WHAT IS NEEDED -> In the records below, the line with "czy możemy pomóc" opens the range and the line with "التدريس، والتعليم والبحث، ورفع مستوى الأداء" closes it; print that range exactly and nothing else.

GIVEN RECORDS ->
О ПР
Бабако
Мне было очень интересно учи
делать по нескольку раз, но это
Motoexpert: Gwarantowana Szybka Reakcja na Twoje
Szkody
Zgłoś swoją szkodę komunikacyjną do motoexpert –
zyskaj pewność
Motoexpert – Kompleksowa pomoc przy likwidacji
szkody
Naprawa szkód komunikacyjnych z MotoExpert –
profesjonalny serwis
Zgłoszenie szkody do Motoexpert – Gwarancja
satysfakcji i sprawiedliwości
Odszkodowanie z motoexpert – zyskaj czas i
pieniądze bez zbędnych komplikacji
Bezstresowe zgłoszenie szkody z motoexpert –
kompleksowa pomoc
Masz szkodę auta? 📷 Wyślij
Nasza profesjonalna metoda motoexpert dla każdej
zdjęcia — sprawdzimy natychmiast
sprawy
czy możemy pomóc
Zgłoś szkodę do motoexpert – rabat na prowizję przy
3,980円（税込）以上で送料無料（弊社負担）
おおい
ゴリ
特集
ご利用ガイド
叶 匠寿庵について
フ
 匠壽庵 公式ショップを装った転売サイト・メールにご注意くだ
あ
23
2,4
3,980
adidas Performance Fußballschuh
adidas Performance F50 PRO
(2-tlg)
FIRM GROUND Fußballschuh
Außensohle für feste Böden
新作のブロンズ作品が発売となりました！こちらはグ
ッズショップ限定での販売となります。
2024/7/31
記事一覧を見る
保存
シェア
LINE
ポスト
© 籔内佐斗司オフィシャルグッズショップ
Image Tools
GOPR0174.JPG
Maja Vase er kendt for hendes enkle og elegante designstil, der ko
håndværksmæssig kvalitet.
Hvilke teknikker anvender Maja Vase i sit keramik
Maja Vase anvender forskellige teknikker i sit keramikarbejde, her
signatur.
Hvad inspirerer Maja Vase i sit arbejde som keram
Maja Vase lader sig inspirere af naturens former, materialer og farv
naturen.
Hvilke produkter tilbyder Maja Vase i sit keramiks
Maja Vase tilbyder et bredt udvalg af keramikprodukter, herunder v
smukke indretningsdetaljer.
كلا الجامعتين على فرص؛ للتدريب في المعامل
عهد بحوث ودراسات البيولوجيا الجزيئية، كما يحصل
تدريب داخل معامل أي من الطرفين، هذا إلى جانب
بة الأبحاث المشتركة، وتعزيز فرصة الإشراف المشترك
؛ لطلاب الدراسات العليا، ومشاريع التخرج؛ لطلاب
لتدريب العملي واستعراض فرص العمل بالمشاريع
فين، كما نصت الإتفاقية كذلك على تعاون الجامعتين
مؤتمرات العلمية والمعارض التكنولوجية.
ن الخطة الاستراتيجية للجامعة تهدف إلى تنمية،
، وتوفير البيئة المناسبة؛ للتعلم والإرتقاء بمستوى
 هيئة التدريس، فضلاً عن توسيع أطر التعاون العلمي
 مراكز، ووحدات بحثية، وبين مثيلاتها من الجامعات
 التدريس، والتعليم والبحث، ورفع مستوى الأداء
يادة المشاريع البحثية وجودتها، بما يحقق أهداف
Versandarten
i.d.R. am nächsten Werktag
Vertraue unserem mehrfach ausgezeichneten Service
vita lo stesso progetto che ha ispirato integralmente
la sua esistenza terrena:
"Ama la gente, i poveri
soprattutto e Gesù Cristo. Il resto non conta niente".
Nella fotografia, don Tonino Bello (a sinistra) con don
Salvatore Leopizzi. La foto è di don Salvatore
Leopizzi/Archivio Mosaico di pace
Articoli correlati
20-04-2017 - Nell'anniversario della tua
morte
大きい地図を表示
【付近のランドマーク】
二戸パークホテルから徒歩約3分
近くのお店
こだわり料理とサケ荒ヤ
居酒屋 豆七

RESPONSE BELOW ->
czy możemy pomóc
Zgłoś szkodę do motoexpert – rabat na prowizję przy
3,980円（税込）以上で送料無料（弊社負担）
おおい
ゴリ
特集
ご利用ガイド
叶 匠寿庵について
フ
 匠壽庵 公式ショップを装った転売サイト・メールにご注意くだ
あ
23
2,4
3,980
adidas Performance Fußballschuh
adidas Performance F50 PRO
(2-tlg)
FIRM GROUND Fußballschuh
Außensohle für feste Böden
新作のブロンズ作品が発売となりました！こちらはグ
ッズショップ限定での販売となります。
2024/7/31
記事一覧を見る
保存
シェア
LINE
ポスト
© 籔内佐斗司オフィシャルグッズショップ
Image Tools
GOPR0174.JPG
Maja Vase er kendt for hendes enkle og elegante designstil, der ko
håndværksmæssig kvalitet.
Hvilke teknikker anvender Maja Vase i sit keramik
Maja Vase anvender forskellige teknikker i sit keramikarbejde, her
signatur.
Hvad inspirerer Maja Vase i sit arbejde som keram
Maja Vase lader sig inspirere af naturens former, materialer og farv
naturen.
Hvilke produkter tilbyder Maja Vase i sit keramiks
Maja Vase tilbyder et bredt udvalg af keramikprodukter, herunder v
smukke indretningsdetaljer.
كلا الجامعتين على فرص؛ للتدريب في المعامل
عهد بحوث ودراسات البيولوجيا الجزيئية، كما يحصل
تدريب داخل معامل أي من الطرفين، هذا إلى جانب
بة الأبحاث المشتركة، وتعزيز فرصة الإشراف المشترك
؛ لطلاب الدراسات العليا، ومشاريع التخرج؛ لطلاب
لتدريب العملي واستعراض فرص العمل بالمشاريع
فين، كما نصت الإتفاقية كذلك على تعاون الجامعتين
مؤتمرات العلمية والمعارض التكنولوجية.
ن الخطة الاستراتيجية للجامعة تهدف إلى تنمية،
، وتوفير البيئة المناسبة؛ للتعلم والإرتقاء بمستوى
 هيئة التدريس، فضلاً عن توسيع أطر التعاون العلمي
 مراكز، ووحدات بحثية، وبين مثيلاتها من الجامعات
 التدريس، والتعليم والبحث، ورفع مستوى الأداء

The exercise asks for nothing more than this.